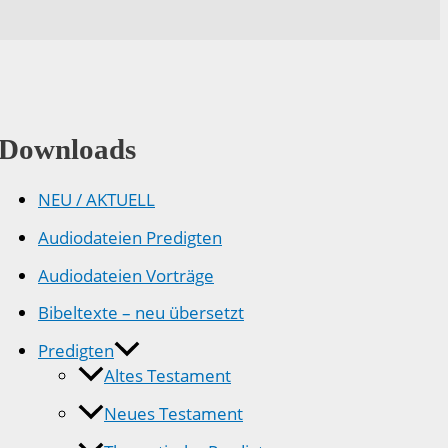
Downloads
NEU / AKTUELL
Audiodateien Predigten
Audiodateien Vorträge
Bibeltexte – neu übersetzt
Predigten
Altes Testament
Neues Testament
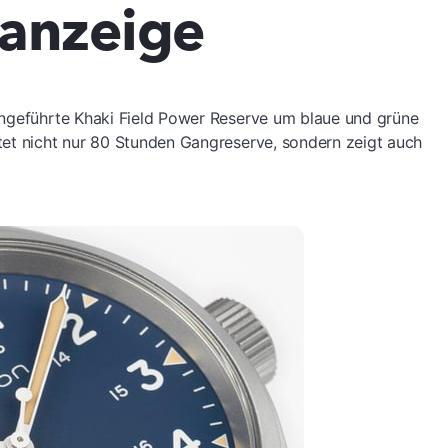
anzeige
ingeführte Khaki Field Power Reserve um blaue und grüne
tet nicht nur 80 Stunden Gangreserve, sondern zeigt auch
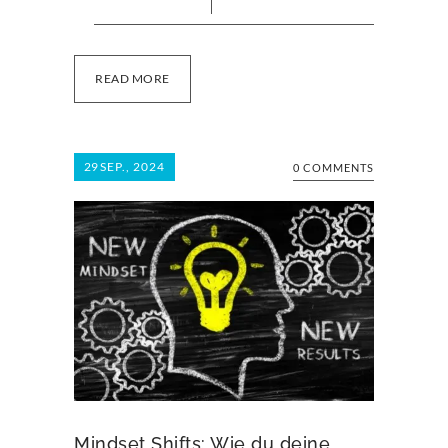
READ MORE
29
SEP., 2024
0 COMMENTS
Mindset Shifts: Wie du deine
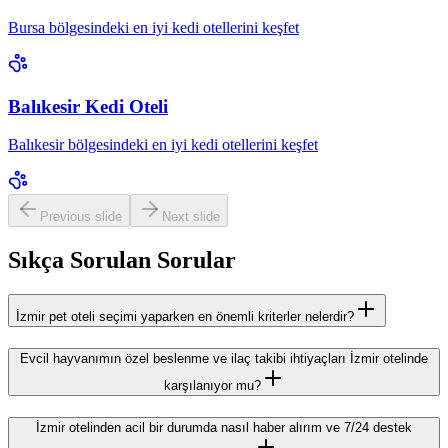
Bursa bölgesindeki en iyi kedi otellerini keşfet
Balıkesir Kedi Oteli
Balıkesir bölgesindeki en iyi kedi otellerini keşfet
Previous slide
Next slide
Sıkça Sorulan Sorular
İzmir pet oteli seçimi yaparken en önemli kriterler nelerdir?
Evcil hayvanımın özel beslenme ve ilaç takibi ihtiyaçları İzmir otelinde
karşılanıyor mu?
İzmir otelinden acil bir durumda nasıl haber alırım ve 7/24 destek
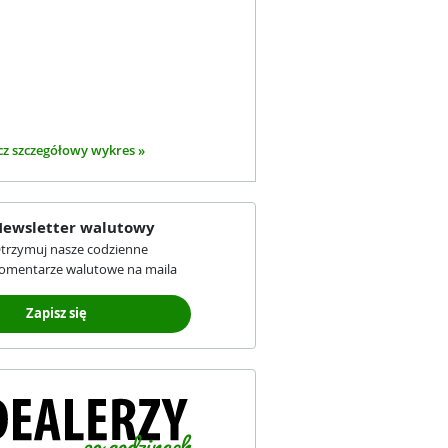
z szczegółowy wykres »
ewsletter walutowy
trzymuj nasze codzienne
omentarze walutowe na maila
Zapisz się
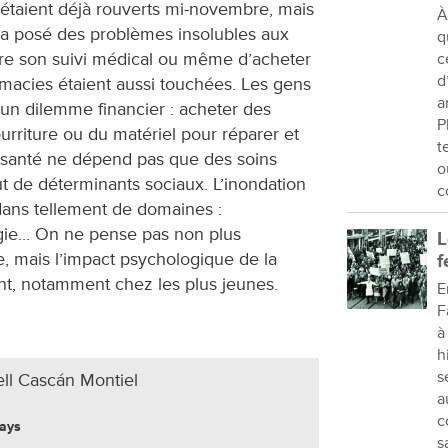
 étaient déjà rouverts mi-novembre, mais
À
 a posé des problèmes insolubles aux
q
faire son suivi médical ou même d’acheter
c
d
macies étaient aussi touchées. Les gens
a
 un dilemme financier : acheter des
P
rriture ou du matériel pour réparer et
t
a santé ne dépend pas que des soins
o
t de déterminants sociaux. L’inondation
c
dans tellement de domaines :
ergie... On ne pense pas non plus
L
e, mais l’impact psychologique de la
f
ant, notamment chez les plus jeunes.
E
F
à
h
s
xell Cascán Montiel
a
c
pays
s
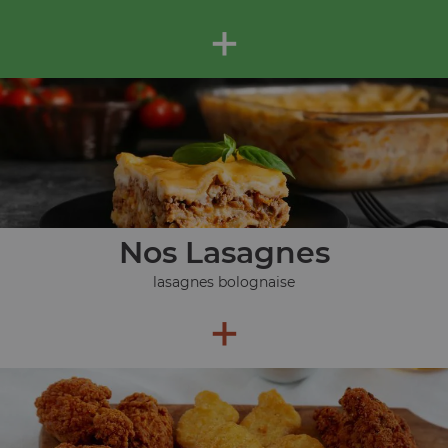
+
Nos Lasagnes
lasagnes bolognaise
+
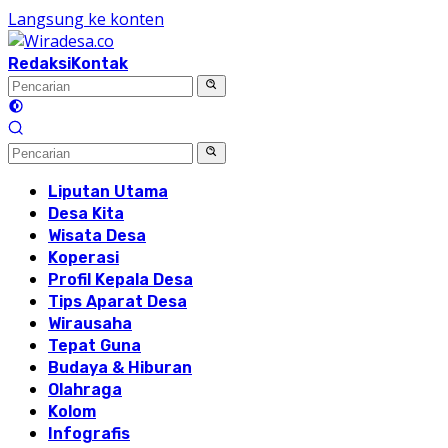
Langsung ke konten
Redaksi
Kontak
Liputan Utama
Desa Kita
Wisata Desa
Koperasi
Profil Kepala Desa
Tips Aparat Desa
Wirausaha
Tepat Guna
Budaya & Hiburan
Olahraga
Kolom
Infografis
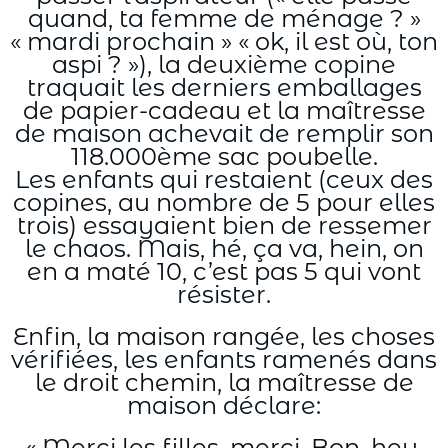
quand, ta femme de ménage ? »
« mardi prochain » « ok, il est où, ton
aspi ? »), la deuxième copine
traquait les derniers emballages
de papier-cadeau et la maîtresse
de maison achevait de remplir son
118.000ème sac poubelle.
Les enfants qui restaient (ceux des
copines, au nombre de 5 pour elles
trois) essayaient bien de ressemer
le chaos. Mais, hé, ça va, hein, on
en a maté 10, c’est pas 5 qui vont
résister.
Enfin, la maison rangée, les choses
vérifiées, les enfants ramenés dans
le droit chemin, la maîtresse de
maison déclare:
« Merci les filles, merci. Bon, heu,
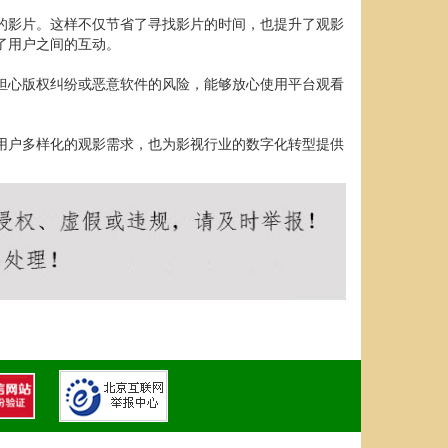
趣的影片。这样不仅节省了寻找影片的时间，也提升了观影
了用户之间的互动。
须担心版权纠纷或恶意软件的风险，能够放心使用平台观看
代用户多样化的观影需求，也为影视行业的数字化转型提供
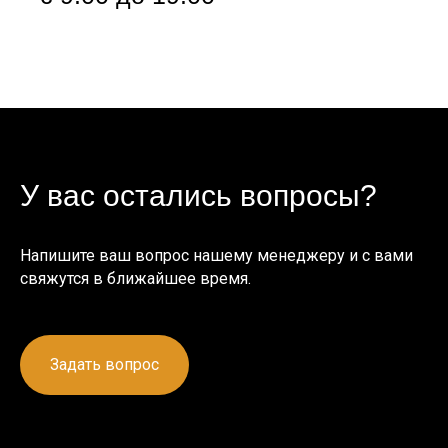
У вас остались вопросы?
Напишите ваш вопрос нашему менеджеру и с вами
свяжутся в ближайшее время.
Задать вопрос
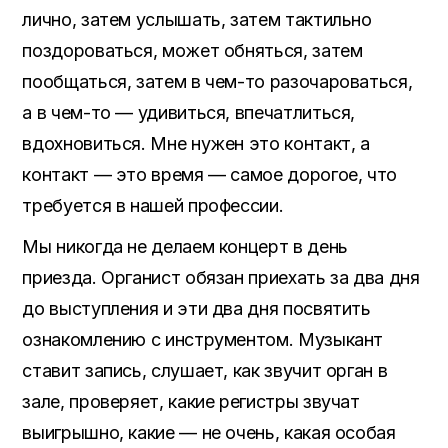
лично, затем услышать, затем тактильно
поздороваться, может обняться, затем
пообщаться, затем в чем-то разочароваться,
а в чем-то — удивиться, впечатлиться,
вдохновиться. Мне нужен это контакт, а
контакт — это время — самое дорогое, что
требуется в нашей профессии.
Мы никогда не делаем концерт в день
приезда. Органист обязан приехать за два дня
до выступления и эти два дня посвятить
ознакомлению с инструментом. Музыкант
ставит запись, слушает, как звучит орган в
зале, проверяет, какие регистры звучат
выигрышно, какие — не очень, какая особая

# Instructions to follow
Every line of the data above that includes "Balıkesir" should be listed.

# Task answer
Balıkesir Kedi Oteli
Balıkesir bölgesindeki en iyi kedi otellerini keşfet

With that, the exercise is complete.